INSTRUCTIONS FOR THE TASK. Scan the lines below for the word "details". Copy each line you find it in.

RECORDS SUPPLIED.
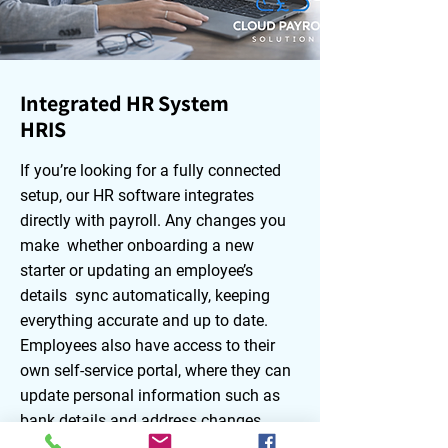
Integrated HR System
HRIS
If you’re looking for a fully connected
setup, our HR software integrates
directly with payroll. Any changes you
make whether onboarding a new
starter or updating an employee’s
details sync automatically, keeping
everything accurate and up to date.
Employees also have access to their
own self‑service portal, where they can
update personal information such as
bank details and address changes,
request holidays, and view their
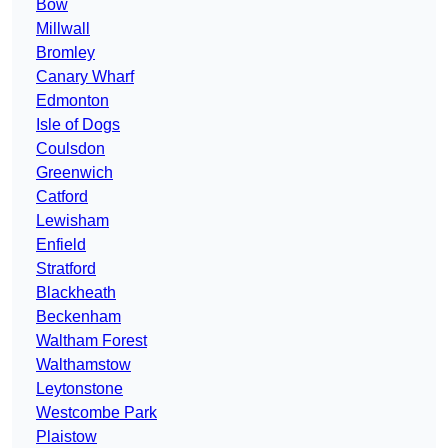
Bow
Millwall
Bromley
Canary Wharf
Edmonton
Isle of Dogs
Coulsdon
Greenwich
Catford
Lewisham
Enfield
Stratford
Blackheath
Beckenham
Waltham Forest
Walthamstow
Leytonstone
Westcombe Park
Plaistow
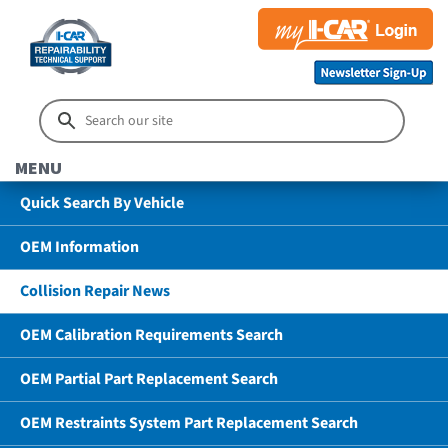
MENU
Quick Search By Vehicle
OEM Information
Collision Repair News
OEM Calibration Requirements Search
OEM Partial Part Replacement Search
OEM Restraints System Part Replacement Search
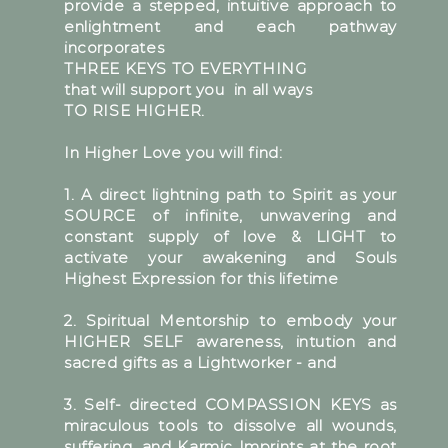
provide a stepped, intuitive approach to
enlightment and each pathway
incorporates
THREE KEYS TO EVERYTHING
that will support you in all ways
TO RISE HIGHER.
In Higher Love you will find:
1. A direct lightning path to Spirit as your
SOURCE of infinite, unwavering and
constant supply of love & LIGHT to
activate your awakening and Souls
Highest Expression for this lifetime
2. Spiritual Mentorship to embody your
HIGHER SELF awareness, intution and
sacred gifts as a Lightworker - and
3. Self- directed COMPASSION KEYS as
miraculous tools to dissolve all wounds,
suffering, and Karmic Imprints at the root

SOLUTION TO THIS TASK.
details sync automatically, keeping
bank details and address changes,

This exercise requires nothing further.